• **TASK PROMPT**
In how many lines of the data below does the word "only" appear? Reply with the number and nothing more.

START ENTRIES SUPPLIED

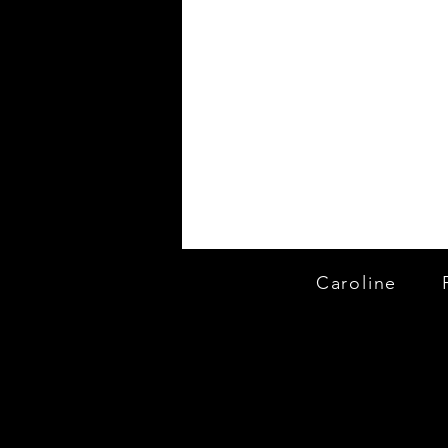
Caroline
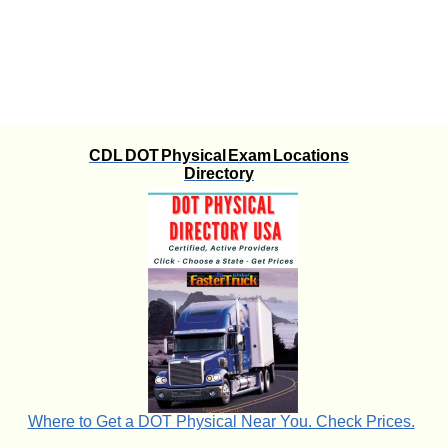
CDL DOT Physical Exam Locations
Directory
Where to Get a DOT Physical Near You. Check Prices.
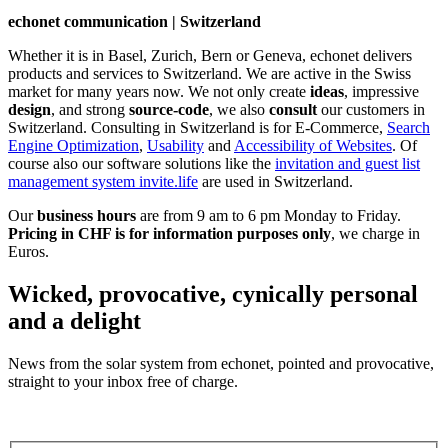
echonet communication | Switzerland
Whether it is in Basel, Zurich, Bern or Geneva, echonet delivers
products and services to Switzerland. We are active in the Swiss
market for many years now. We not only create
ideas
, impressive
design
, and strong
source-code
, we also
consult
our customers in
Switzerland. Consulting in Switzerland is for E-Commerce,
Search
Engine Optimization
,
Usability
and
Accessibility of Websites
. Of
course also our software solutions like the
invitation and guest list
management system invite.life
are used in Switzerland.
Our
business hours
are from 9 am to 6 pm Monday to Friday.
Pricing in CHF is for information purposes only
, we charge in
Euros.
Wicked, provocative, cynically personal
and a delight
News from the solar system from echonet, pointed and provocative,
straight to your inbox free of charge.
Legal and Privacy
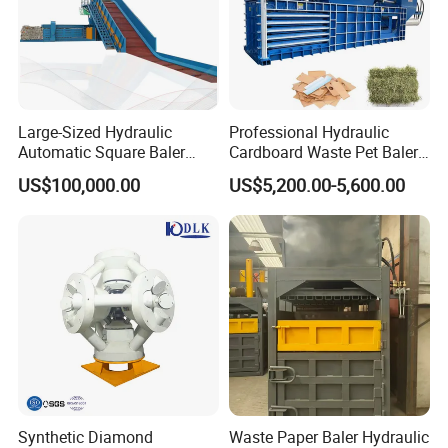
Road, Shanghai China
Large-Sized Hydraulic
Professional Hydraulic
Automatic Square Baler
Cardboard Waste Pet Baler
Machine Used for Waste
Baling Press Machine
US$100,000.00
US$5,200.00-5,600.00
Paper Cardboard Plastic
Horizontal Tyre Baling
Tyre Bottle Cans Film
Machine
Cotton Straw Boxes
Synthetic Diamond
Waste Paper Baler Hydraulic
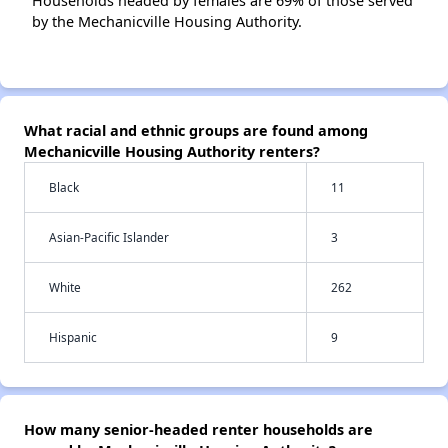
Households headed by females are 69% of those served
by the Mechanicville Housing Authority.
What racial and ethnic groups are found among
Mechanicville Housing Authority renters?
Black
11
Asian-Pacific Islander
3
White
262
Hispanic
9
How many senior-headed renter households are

END ENTRIES SUPPLIED
START ENTRIES SUPPLIED

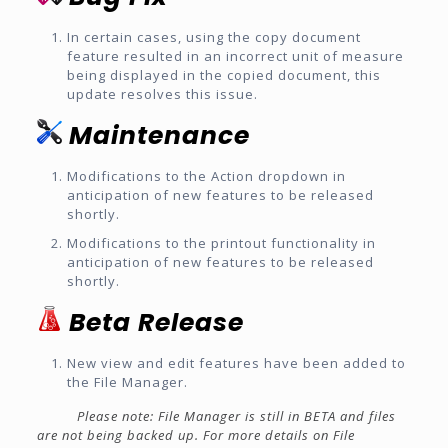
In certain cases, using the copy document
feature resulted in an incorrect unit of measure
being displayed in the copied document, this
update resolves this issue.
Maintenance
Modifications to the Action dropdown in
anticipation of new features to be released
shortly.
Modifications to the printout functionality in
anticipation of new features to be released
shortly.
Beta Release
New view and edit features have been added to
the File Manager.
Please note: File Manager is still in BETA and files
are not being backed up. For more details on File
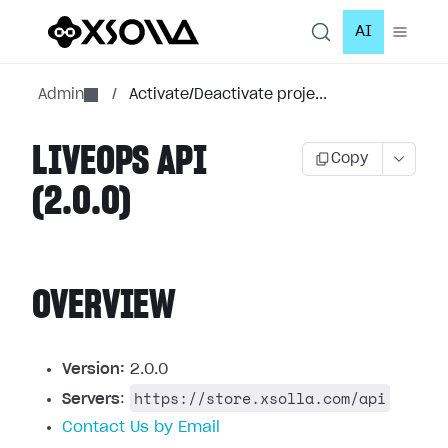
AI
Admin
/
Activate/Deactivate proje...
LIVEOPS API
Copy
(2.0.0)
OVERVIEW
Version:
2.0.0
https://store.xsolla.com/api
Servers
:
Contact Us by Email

END ENTRIES SUPPLIED
START ENTRIES SUPPLIED

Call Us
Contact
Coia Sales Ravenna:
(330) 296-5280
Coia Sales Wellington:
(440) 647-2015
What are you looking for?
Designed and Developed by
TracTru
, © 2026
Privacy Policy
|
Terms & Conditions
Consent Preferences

END ENTRIES SUPPLIED

• **SOLUTION FOR THIS EXERCISE**
2